- _The task_
For each line in the records that contains "kolobrzeg", make a copy.

- _Extracted records_
-----

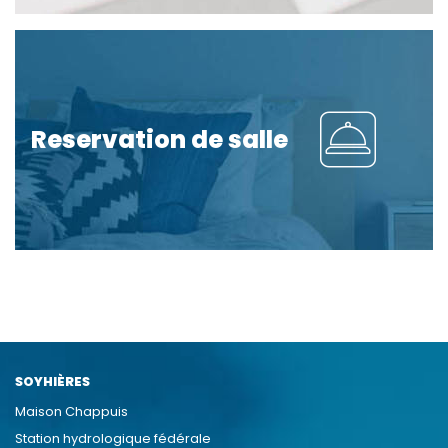
Reservation de salle
SOYHIÈRES
Maison Chappuis
Station hydrologique fédérale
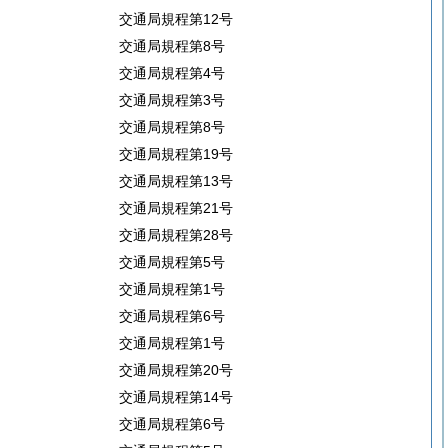
交通局規程第12号
交通局規程第8号
交通局規程第4号
交通局規程第3号
交通局規程第8号
交通局規程第19号
交通局規程第13号
交通局規程第21号
交通局規程第28号
交通局規程第5号
交通局規程第1号
交通局規程第6号
交通局規程第1号
交通局規程第20号
交通局規程第14号
交通局規程第6号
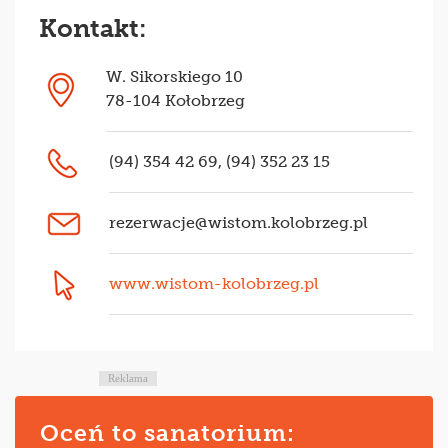
Kontakt:
W. Sikorskiego 10
78-104 Kołobrzeg
(94) 354 42 69, (94) 352 23 15
rezerwacje@wistom.kolobrzeg.pl
www.wistom-kolobrzeg.pl
Reklama
Oceń to sanatorium:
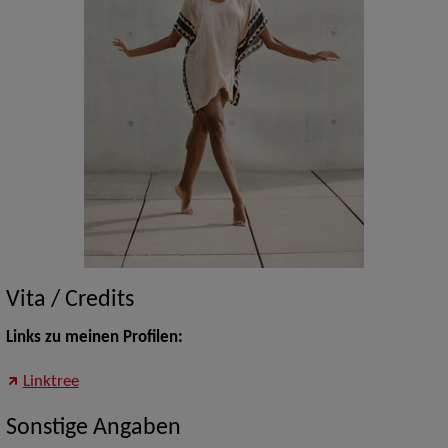
Vita / Credits
Links zu meinen Profilen:
Linktree
Sonstige Angaben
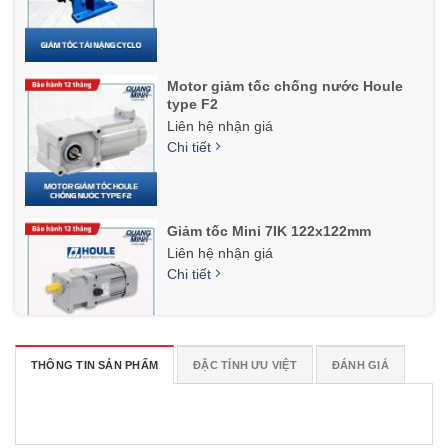
Motor giảm tốc chống nước Houle
type F2
Liên hệ nhận giá
Chi tiết
Giảm tốc Mini 7IK 122x122mm
Liên hệ nhận giá
Chi tiết
THÔNG TIN SẢN PHẨM
ĐẶC TÍNH ƯU VIỆT
ĐÁNH GIÁ
Motor lò quay, lò nướng
Liên hệ nhận giá
Chi tiết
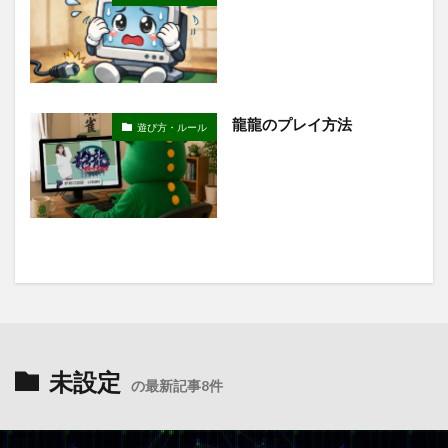
龍龍のプレイ方法
遊び方・ルール
未設定
の最新記事8件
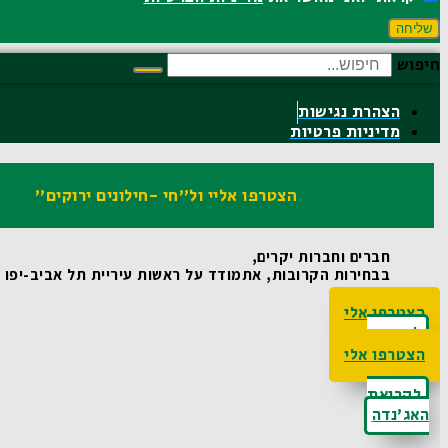
שליחה
חיפוש
הצהרת נגישות
מדיניות פרטיות
הצטרפו אליי ול"חי -חילונים ירוקים"
חברים וחברות יקרים,
בבחירות הקרובות, אתמודד על ראשות עיריית תל אביב-יפו ואו
הצטרפו אלי
לקריאת
האג'נדה
הצטרפו אלי
לקריאת
האג'נדה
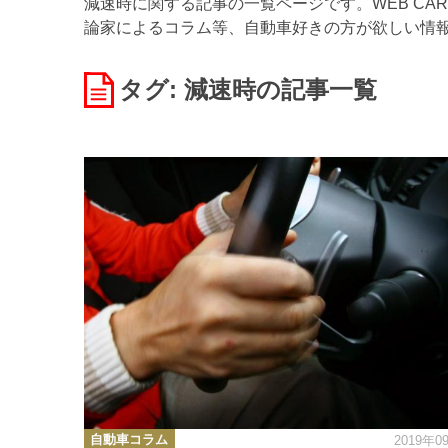
減速時に関する記事の一覧ページです。WEB CA
論家によるコラム等、自動車好きの方が欲しい情
タグ: 減速時
の記事一覧
カ
自動車コラム
2019年0
テ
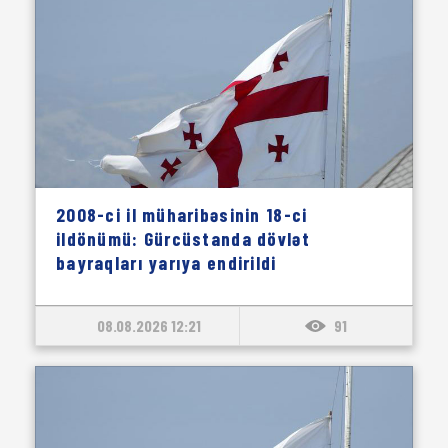
2008-ci il müharibəsinin 18-ci
ildönümü: Gürcüstanda dövlət
bayraqları yarıya endirildi
08.08.2026 12:21
91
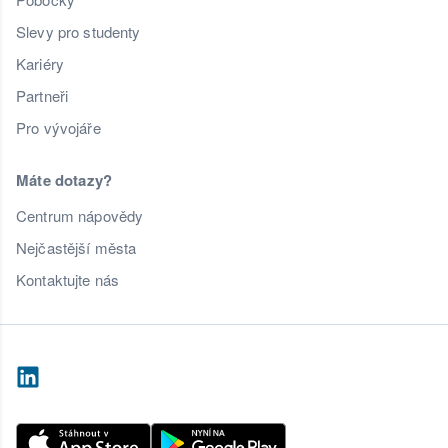
Slevy pro studenty
Kariéry
Partneři
Pro vývojáře
Máte dotazy?
Centrum nápovědy
Nejčastější města
Kontaktujte nás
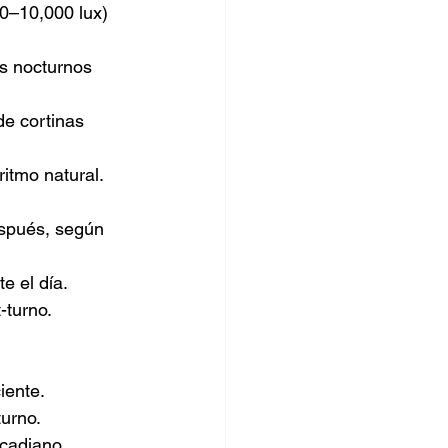
00–10,000 lux) 
os nocturnos 
e cortinas 
ritmo natural.
espués, según 
e el día.
-turno.
iente.
turno.
rcadiano.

-----

- _Task output_
rezerwacje@wistom.kolobrzeg.pl
www.wistom-kolobrzeg.pl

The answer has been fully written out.